• PROBLEM STATEMENT: Below are lines of data, and only some are wanted. Please repeat exactly those from the line that has "Desktop Enhancement" through the line that has "Development Tools".

• SOURCE DATA:
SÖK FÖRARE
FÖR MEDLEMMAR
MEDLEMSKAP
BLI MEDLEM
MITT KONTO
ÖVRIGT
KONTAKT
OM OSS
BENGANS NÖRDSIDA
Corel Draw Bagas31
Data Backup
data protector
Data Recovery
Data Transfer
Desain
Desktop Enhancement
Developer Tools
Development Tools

==

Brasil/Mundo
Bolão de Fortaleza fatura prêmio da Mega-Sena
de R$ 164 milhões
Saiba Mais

• THE COMPLETED TASK:
Desktop Enhancement
Developer Tools
Development Tools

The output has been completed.